Researchers at the University of Southern California (USC) have recently shown that a periodic ketogenic diet exerts similar beneficial effects to fasting on metabolic disease risk factors.
To date, most scientific papers about fasting have focused on how it can improve markers of aging and were conducted in animals.
This study – albeit small with 71 people – done by USC is one of the first controlled experiments implementing a fasting-mimicking diet in free-living human subjects.

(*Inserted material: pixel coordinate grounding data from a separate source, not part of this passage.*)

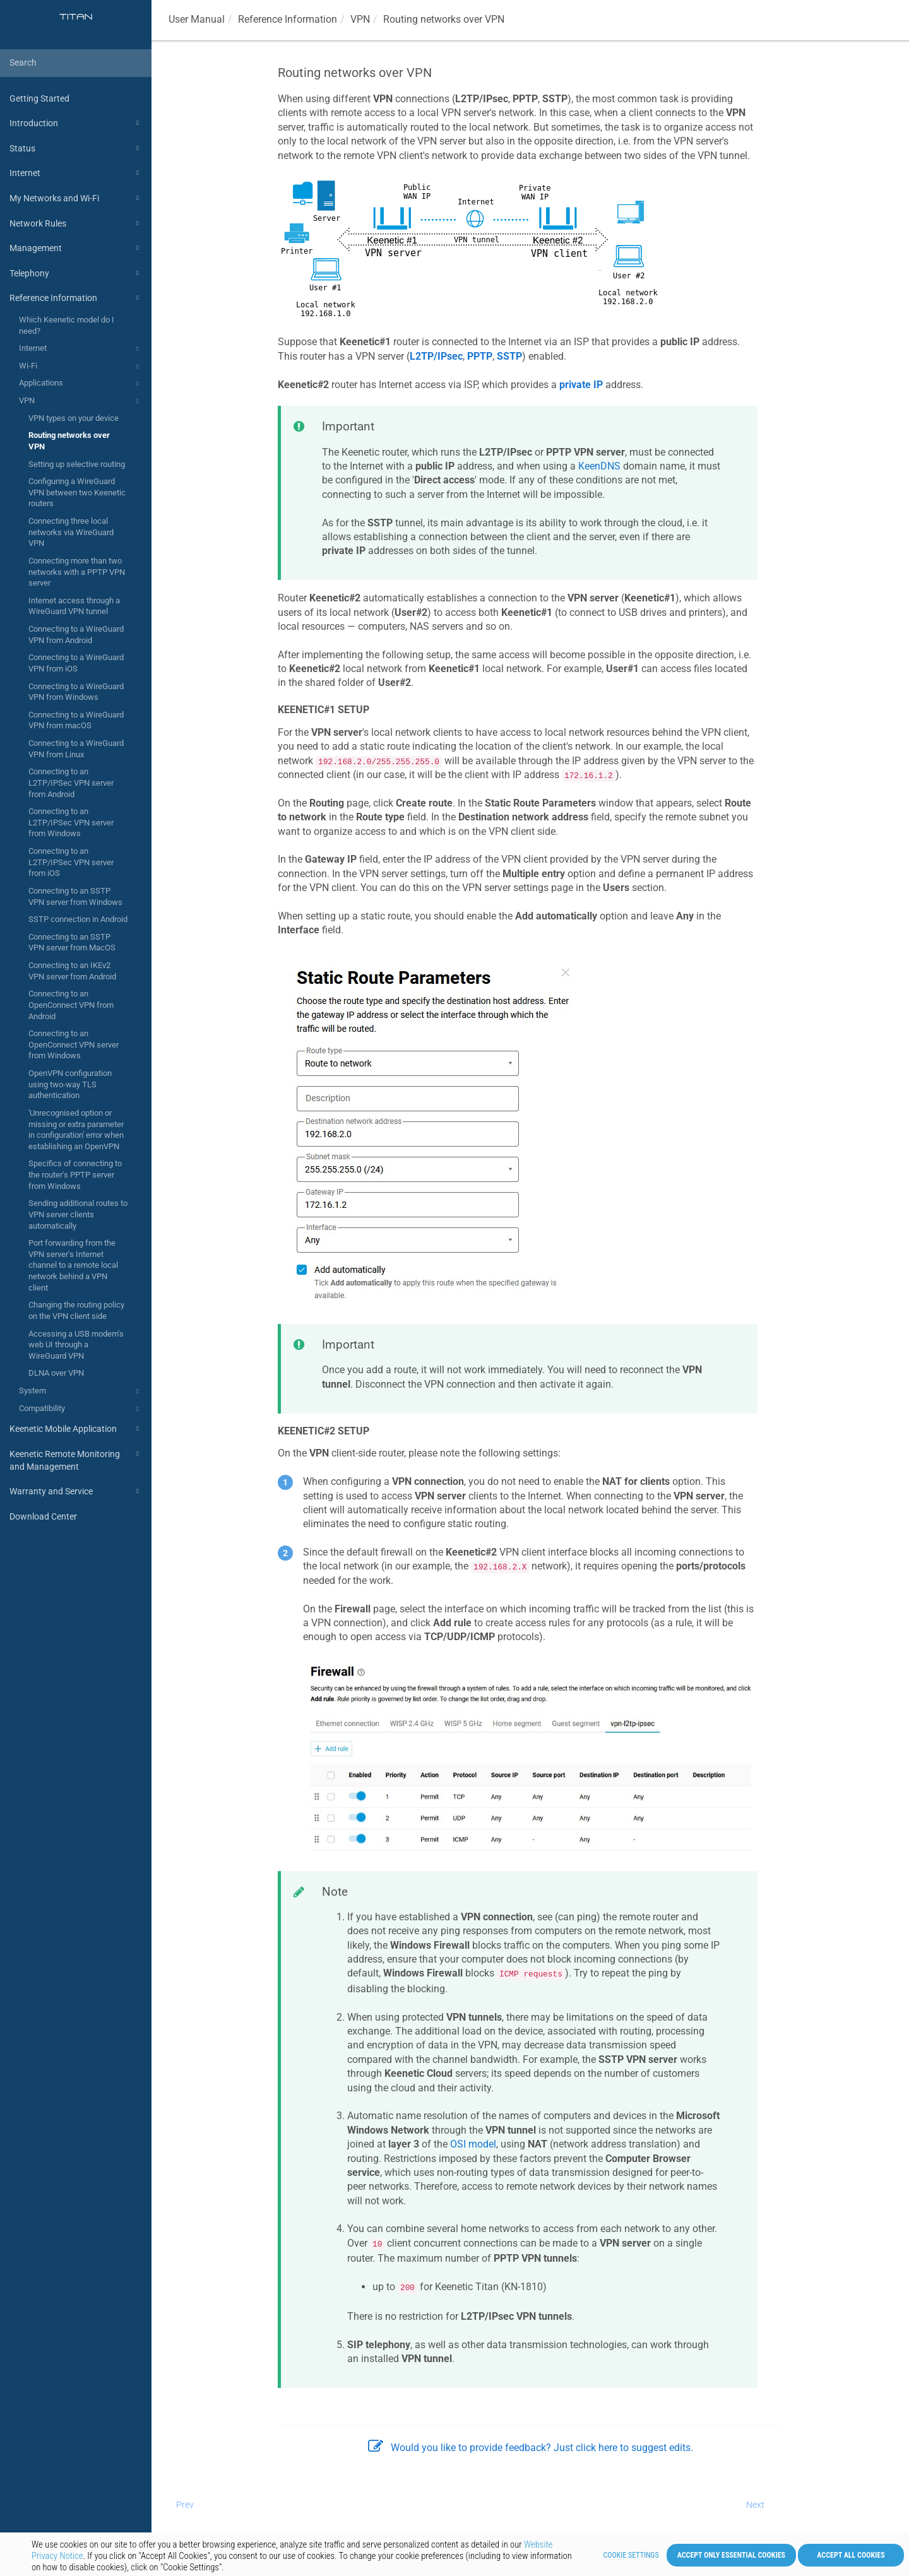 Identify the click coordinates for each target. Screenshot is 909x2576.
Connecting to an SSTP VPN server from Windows (75, 896)
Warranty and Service (76, 1491)
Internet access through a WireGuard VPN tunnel (74, 606)
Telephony (76, 273)
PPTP (479, 356)
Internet (76, 173)
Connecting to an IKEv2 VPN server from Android (72, 970)
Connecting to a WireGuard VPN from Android (76, 634)
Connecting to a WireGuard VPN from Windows (76, 692)
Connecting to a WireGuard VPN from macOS (76, 720)
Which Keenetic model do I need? (66, 325)
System (81, 1391)
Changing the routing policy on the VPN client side (76, 1310)
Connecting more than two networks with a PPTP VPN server (76, 572)
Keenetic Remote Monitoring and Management (76, 1459)
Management (76, 248)
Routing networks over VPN (69, 440)
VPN (81, 401)
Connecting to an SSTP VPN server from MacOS (72, 942)
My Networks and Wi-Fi (76, 198)
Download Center (43, 1516)
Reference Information (76, 298)
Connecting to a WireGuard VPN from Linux (76, 748)
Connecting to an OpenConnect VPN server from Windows (73, 1044)
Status (76, 148)
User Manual (197, 19)
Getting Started (39, 98)
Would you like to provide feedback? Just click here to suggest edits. (530, 2448)
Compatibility (81, 1409)
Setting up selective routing (76, 464)
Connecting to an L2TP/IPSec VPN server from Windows (71, 822)
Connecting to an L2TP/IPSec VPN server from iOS (71, 862)
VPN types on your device (73, 418)
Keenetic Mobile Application (76, 1429)
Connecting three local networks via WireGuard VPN (71, 532)
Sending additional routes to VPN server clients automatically (78, 1214)
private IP (581, 385)
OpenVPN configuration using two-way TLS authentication (70, 1084)
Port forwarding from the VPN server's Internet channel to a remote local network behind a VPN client (73, 1265)
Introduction (76, 123)
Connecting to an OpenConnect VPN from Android (71, 1004)
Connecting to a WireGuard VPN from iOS (76, 663)
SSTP (509, 356)
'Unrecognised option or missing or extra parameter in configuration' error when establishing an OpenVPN (76, 1129)
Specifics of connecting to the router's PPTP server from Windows (75, 1174)
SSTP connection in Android (78, 919)
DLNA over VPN (56, 1373)
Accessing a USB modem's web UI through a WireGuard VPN (76, 1345)
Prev (185, 2505)
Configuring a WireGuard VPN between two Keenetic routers (77, 492)
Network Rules (76, 223)
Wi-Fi (81, 367)
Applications (81, 384)
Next (755, 2505)
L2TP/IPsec (436, 356)
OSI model (473, 2144)
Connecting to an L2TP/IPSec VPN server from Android (71, 782) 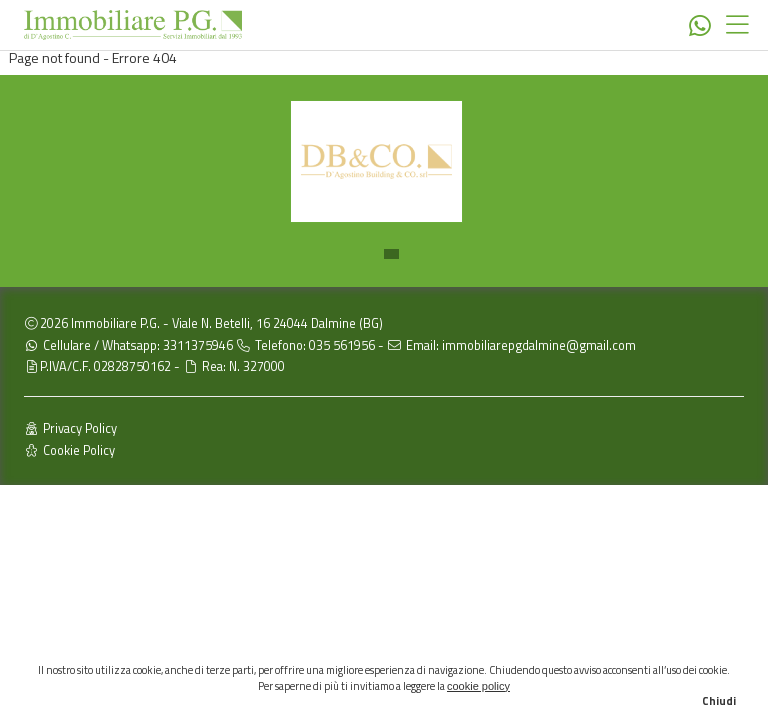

The participants involved in this trial did not have type 2 diabetes, but some of them had high blood sugar levels and were predisposed to various metabolic disease risk factors.
Researchers tested whether a fasting-mimicking diet (FMD), designed and studied by Valter Longo, the director of the Longevity Institute at USC, could reduce those risks.
Longo has spent the last few years trying to figure out how much we can add to the diet of someone before we lose the effects of fasting and how to formulate it.
He came up with something that is “low”-calorie (up to 1,100 calories per day), low-protein, low-sugar, and relatively high-fat that does exactly that.
This is what the research team had participants consume five days a week for three months before measuring the evolution of their body composition, fasting glucose, and cholesterol levels.
According to the results, published in Science Translational Medicine, participants lost an average of about six pounds and trimmed their waistlines by one to two inches. At the same time, their total body fat went down.
As for fasting glucose, those who had blood sugar levels supporting a trend toward prediabetes saw their levels drop to a healthier range, here defined as below 5.5 mmol/l.
Those who had abnormal cholesterol values to begin with had a reduction of their total cholesterol by 0.5 mmol/l and experienced decreases in triglycerides as well as low-density lipoprotein (LDL) cholesterol.
The findings suggest that periodically reducing energy intake through the consumption of a low-carb, ketogenic type of diet may confer some of the benefits of a full blown fast – which is very difficult for most people to do.